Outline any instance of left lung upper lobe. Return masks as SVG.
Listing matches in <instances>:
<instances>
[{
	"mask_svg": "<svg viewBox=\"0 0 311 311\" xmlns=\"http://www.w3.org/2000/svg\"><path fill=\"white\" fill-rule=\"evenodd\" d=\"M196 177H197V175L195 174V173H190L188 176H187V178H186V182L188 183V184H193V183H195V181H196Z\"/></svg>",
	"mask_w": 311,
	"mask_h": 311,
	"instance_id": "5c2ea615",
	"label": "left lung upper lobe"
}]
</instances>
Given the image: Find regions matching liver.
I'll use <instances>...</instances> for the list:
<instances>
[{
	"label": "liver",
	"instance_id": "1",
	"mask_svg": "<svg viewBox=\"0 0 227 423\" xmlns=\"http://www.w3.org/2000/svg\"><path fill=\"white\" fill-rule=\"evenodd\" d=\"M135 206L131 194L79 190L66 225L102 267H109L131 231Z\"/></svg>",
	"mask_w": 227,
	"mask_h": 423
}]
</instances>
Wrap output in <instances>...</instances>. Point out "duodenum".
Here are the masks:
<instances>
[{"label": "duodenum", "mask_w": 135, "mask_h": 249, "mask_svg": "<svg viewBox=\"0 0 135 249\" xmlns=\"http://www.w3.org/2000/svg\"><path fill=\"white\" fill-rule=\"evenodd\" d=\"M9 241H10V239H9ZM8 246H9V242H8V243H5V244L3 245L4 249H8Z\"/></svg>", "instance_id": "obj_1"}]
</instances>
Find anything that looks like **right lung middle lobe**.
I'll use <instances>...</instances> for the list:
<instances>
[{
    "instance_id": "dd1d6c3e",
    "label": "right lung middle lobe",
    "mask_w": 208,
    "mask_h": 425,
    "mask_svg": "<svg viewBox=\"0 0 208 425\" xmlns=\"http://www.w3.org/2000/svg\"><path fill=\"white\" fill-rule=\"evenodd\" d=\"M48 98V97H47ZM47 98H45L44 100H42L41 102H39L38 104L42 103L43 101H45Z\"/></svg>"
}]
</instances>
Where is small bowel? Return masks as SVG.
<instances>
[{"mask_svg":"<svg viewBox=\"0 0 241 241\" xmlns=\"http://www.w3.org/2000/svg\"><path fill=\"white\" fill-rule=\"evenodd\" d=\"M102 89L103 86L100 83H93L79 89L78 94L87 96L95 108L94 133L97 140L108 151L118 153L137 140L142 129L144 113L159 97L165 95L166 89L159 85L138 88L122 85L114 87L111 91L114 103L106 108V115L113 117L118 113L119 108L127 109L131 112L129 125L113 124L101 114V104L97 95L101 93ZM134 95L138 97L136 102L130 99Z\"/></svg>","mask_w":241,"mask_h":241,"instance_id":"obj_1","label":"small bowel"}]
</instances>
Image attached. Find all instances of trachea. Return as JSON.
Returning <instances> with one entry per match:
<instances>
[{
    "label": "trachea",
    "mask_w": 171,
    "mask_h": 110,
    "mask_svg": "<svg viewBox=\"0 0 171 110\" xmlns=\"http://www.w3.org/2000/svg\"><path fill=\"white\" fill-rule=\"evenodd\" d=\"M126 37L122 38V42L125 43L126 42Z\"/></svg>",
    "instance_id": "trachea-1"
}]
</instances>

WHAT THE EXERCISE ASKS -
When a line in the listing has the string "trachea" in it, return that line.

RESULT -
Image attached. Find all instances of trachea. Return as JSON.
    "label": "trachea",
    "instance_id": "trachea-1"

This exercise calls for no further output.